Dataset entries:
◇ ◇ ◇ ◇
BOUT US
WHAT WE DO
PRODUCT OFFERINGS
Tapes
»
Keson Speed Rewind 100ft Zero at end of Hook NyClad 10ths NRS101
◇ ◇ ◇ ◇
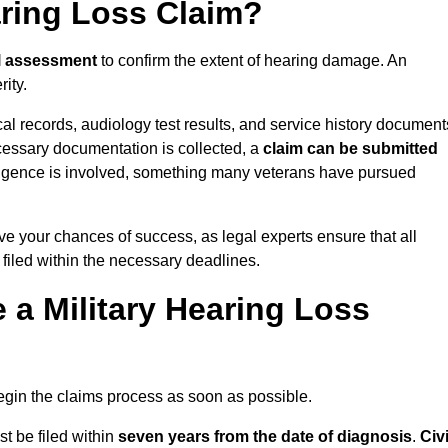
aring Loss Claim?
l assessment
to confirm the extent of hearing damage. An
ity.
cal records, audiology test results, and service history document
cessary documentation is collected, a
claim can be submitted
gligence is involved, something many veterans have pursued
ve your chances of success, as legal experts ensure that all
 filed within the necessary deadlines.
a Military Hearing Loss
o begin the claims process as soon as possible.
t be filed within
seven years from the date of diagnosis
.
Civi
◇ ◇ ◇ ◇
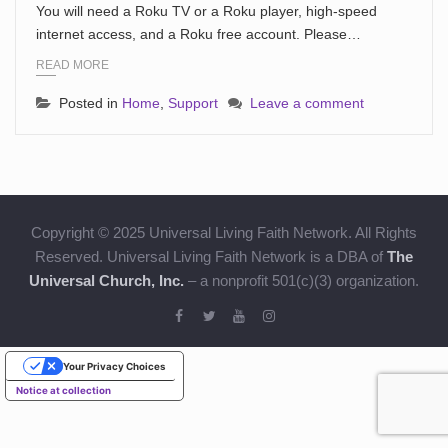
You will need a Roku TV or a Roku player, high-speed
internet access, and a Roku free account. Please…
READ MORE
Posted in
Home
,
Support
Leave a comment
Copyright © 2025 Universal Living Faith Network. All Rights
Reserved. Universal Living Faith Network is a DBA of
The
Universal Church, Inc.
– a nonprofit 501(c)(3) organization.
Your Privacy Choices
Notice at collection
◇ ◇ ◇ ◇
What to do: In the lines above, find the word "Living" and copy every line it occurs in.

Expected answer:
Copyright © 2025 Universal Living Faith Network. All Rights
Reserved. Universal Living Faith Network is a DBA of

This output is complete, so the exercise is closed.